Satnews Daily
September 12th, 2018

On Orbit Commissioning of Three Cubesats Accomplished by Blue Canyon Technologies

Blue Canyon Technologies (BCT) has successfully completed the bus commissioning activities of three BCT-built spacecraft that were recently dispensed from the International Space Station (ISS).

The payloads on all three 6U CubeSats, TEMPEST-D, CubeRRT, and HaloSat, have started operations with engineers monitoring from BCT’s Mission Operations Center (MOC) in Boulder, Colorado.
The satellites include:

  • HaloSat, a 6U CubeSat developed at the University of Iowa in partnership with NASA.  Its mission is to detect X-ray gas emissions around the Milky Way galaxy.
  • TEMPEST-D, a 6U CubeSat developed at Colorado State University in partnership with NASA, is a demonstration mission for a planned constellation of Earth observation CubeSats that will provide the first temporal observations of cloud and precipitation processes on a global scale in order to improve understanding of cloud processes vital to weather prediction.
  • CubeRRT, a 6U CubeSat developed at Ohio State University with NASA funding.  Its mission is to test a new signal processor to mitigate radio interference impacting microwave radiometer measurements of soil moisture, atmospheric water vapor, sea surface temperature and winds from orbit.


NASA’s HaloSat spacecraft, with the gold thermal shield, deploys from the International Space Station on July 13, 2018.

Photo is courtesy of NASA/Nanoracks.

BCT is now supporting numerous successful missions with a cumulative total of four spacecraft, 11 attitude control systems, 25 star trackers and 69 reaction wheels on orbit.
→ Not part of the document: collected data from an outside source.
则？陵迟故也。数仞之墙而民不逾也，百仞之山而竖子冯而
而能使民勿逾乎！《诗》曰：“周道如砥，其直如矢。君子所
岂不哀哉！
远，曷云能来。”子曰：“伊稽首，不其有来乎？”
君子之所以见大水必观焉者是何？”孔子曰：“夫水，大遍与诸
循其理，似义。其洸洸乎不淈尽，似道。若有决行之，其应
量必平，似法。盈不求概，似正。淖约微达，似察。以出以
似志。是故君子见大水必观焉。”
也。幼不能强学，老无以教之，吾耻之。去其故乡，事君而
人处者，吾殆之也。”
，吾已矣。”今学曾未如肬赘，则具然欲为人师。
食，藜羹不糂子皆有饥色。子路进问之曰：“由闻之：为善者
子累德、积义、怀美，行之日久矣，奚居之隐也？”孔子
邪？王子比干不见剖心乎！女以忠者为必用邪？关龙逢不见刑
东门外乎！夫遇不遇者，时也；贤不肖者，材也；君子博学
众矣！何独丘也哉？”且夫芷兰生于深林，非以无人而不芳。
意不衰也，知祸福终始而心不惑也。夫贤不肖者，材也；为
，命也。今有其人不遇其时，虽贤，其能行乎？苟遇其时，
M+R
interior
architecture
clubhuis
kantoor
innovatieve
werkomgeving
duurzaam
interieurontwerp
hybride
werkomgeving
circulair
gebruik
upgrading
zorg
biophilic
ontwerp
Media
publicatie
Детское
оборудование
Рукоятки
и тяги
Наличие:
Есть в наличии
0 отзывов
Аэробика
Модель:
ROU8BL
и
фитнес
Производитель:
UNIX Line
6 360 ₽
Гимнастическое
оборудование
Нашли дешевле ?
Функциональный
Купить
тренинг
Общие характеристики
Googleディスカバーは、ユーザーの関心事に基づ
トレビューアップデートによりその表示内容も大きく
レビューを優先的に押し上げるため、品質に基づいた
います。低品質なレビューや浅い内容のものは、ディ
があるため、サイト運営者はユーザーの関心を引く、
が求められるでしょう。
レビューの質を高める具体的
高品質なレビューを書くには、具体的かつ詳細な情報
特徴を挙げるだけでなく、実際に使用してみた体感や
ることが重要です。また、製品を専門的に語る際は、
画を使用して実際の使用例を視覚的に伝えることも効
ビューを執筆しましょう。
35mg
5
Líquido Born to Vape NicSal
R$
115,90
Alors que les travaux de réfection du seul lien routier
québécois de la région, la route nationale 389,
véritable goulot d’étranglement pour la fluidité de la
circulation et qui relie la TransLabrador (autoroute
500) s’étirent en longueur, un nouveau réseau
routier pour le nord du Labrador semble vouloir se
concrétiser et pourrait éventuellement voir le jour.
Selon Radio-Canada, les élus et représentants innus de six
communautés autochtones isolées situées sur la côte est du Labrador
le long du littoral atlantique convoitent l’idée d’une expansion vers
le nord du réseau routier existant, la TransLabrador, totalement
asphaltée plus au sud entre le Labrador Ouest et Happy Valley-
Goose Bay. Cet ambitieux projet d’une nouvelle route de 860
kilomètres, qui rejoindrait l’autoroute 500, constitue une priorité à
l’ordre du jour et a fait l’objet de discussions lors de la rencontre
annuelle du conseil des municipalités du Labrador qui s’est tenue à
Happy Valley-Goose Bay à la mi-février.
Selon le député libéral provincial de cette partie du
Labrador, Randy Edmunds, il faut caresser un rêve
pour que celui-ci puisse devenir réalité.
In conjunction with this recent on orbit success, BCT has expanded their satellite manufacturing facilities in Boulder, Colorado to more than 42,000 square feet.

The new facility was designed to accommodate the increasing demand for their high-performance, high-reliability spacecraft, subsystems, and components.  BCT’s new state-of-the-art facility supports high-volume spacecraft production, including constellations, by leveraging new cleanrooms, thermal vacuums, vibration, integration, and test capabilities.

Artistic rendition of Colorado State University's TEMPEST-D smallsat.

BCT has orders for nearly 60 spacecraft, ranging from 3U CubeSats to 200 kg. ESPA-class, for missions in LEO to GEO, for commercial, academic, and Government customers.

BCT has also recently obtained building permits for an additional 40,000 square feet, which will make their facility one of the largest for smallsat production in the world.
The three new satellites being controlled from the BCT MOC join the RAVAN satellite, which BCT has been operating for nearly two years.  BCT has plans to operate more than 10 additional spacecraft by the end of 2019.  The MOC software was designed to work seamlessly with all BCT spacecraft, which share a common command and telemetry architecture.

Ohio State University's CubeRRT smallsat.

In addition to the UHF antenna at the BCT facility, the MOC can also interface with multiple third-party ground station antennas and commercial ground station networks around the world.  The high level of autonomy of the BCT spacecraft, and the powerful ground software require minimal operator involvement, resulting in near lights-out operations.

The MOC software can also be easily installed at a spacecraft owner’s facility and operated by them, as is currently planned for multiple missions.